5 years ago

Citizen’s Advocate

Tuesday, April 17, 2018

If someone wants to challenge Kale Misegades to a free throw contest, they may want to rethink that challenge. The 10-year-old from rural Henning is making his second straight trip to the Elks National Hoop Shoot competition in Chicago, Ill. After finishing in third place in the 8-9-year-old age group last year, the Henning Elementary School fourth grader is returning to Chicago, Ill. this weekend for the National Elks Hoop Shoot competition.

On the one year anniversary since the passing of Henning High School student Jacob Quam, a group of approximately 30 people gathered for an early morning game of basketball on Friday at Henning School. The basketball game was just one of several activities at the school on Friday as students, staff and the community remembered the life of Quam.

This week in the Henning Public School library our wonderful custodian Kevin Greenwaldt along with Building Supervisor Robert Brostrom hung a much needed analog clock that is large enough to see from anywhere in the entire library and is a beautiful silver color.
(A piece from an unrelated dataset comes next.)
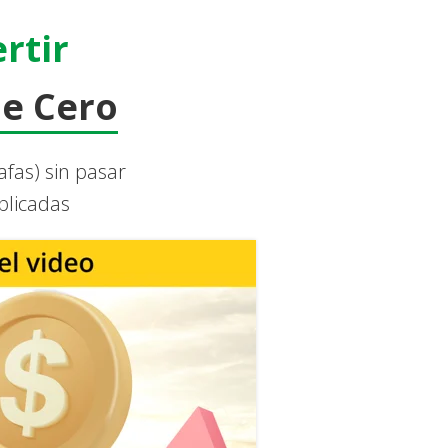
rtir
e Cero
afas) sin pasar
plicadas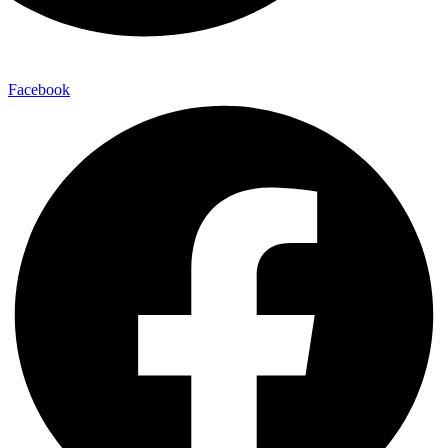
Facebook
Although it might not seem like a great task to hang a clock, this clock is so large that scaffolding was needed.

25 years ago

The Henning Advocate

Thursday, April 15, 1993

East Battle Lake this week shows all the signs of winter’s end. The ice is breaking up, stretches of open water are growing larger with each day, and even the days are getting longer—especially now that daylight savings time has arrived. On short order this scene will be punctuated with docks dipping in at the waters’ edge and boats will be skimming the surface while the sport-minded seek their slippery friends from the deep. Ahhhh…spring.

Battle Lake Mayor Bobbi Tamke reported that, although she had made a public appeal for support on the natural gas installation question, no one has so far come forward to help push the matter along. Tamke said she told the community, “you people who want it, (natural gas) you better come forward. I got two calls.” Tamke reported that the matter did not come up for discussion in the council’s most recent meeting, on March 24. An estimated 60 people turned out for an informational presentation on the project two weeks earlier.
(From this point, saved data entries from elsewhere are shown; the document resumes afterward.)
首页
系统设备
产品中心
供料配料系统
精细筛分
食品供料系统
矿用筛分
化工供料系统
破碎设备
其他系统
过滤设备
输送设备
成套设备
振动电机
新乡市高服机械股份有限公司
Stressing that the meeting at hand was not meant for acting on budget cuts may be and where they might fall, Henning School Board Chairman Dave Stueve convened a special meeting of the board on Thursday, April 2. The task at hand is trimming the budget for next year in anticipation of an estimated $100,000 shortfall. That shortfall would have been avoided had an excess levy referendum passed last fall.

50 years ago

The Henning Advocate

Thursday, April 18, 1973

Ken Trosdahl has arrived for duty at Udorn Royal Thai AFB, Thailand.

75 years ago

The Henning Advocate

April 1948

Myron Tollefson, a Henning High School senior, was given a superior rating for his memorized oratory at the district speech festival.

100 years ago

The Henning Advocate

Thursday, April 18, 1923

An important business deal was made last week when George Paulson sold his hardware business here to N.J. Eide of Elbow Lake. While Mr. Eide is an experienced man in this line it is understood he will not personally attend to the business here. He is a young man, but it is understood he is old at the hardware business. Mr. Paulson has been in the hardware business continuously without a break, at the same stand, for 37 years.
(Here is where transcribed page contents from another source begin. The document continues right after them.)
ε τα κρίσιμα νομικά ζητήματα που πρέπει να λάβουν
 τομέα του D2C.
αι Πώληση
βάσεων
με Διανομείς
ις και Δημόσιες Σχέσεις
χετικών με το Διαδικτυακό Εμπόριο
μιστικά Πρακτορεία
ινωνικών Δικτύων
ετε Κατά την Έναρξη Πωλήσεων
There was much gossip in society circles over the marriage of Viscountess Northcliffe, widow of the noted publisher, to Sir Robert Hudson, within nine months after the death of her husband. They are on their way to Italy to spend a long honeymoon following the nuptial ceremonies. Viscountess Northcliffe was compelled to relinquish millions of dollars from her late husband’s estate because of her hasty remarriage. A residuary trust fund, which comprised 25 percent of the estate had been set aside for the widow on condition she did not remarry. In addition she lost the magnificent Northcliffe residence in Carleton Gardens and a special sum of $50,000 mentioned in the will.

President Harding purchased his birthplace—a farming North Bloomfield Township, Morrow County, Ohio where as a barefooted boy he spent his childhood days.

125 years ago

The Henning Advocate

Thursday, April 20, 1898

President McKinley transmitted the long expected Cuban message to congress on last Monday.

Arrangements have been made to have a Swede school at the school house after the regular term closes.

The loudest shouters for war are often the men who forget the fact, felicitously stated by Captain Mayan of the navy, “Fighting means close relations with those who are trying to hurt you.”

The woman who thinks of nothing but dress is pleasanter to look at than the woman who never thinks of dress.

If the dove of universal peace which a western evangelist says he sees hovering in the air is really at that altitude it is going to drop its olive branch and become very tired before it comes down. There is no country which isn’t at war or talking of war; and the conservative old Chicago Tribune declares that war between Spain and this country actually began with the blowing up of the Maine, and is now being prosecuted with such vigor that the bird is liable to be frightened to death.

War with Spain would cost this nation, it is estimated, $100,000,000 a month. That is a great expense, and the loss of life would be a consideration much more deplorable, but there are some things that are worse than war with all its horrors. War is preferable to tyranny, oppression and dishonor.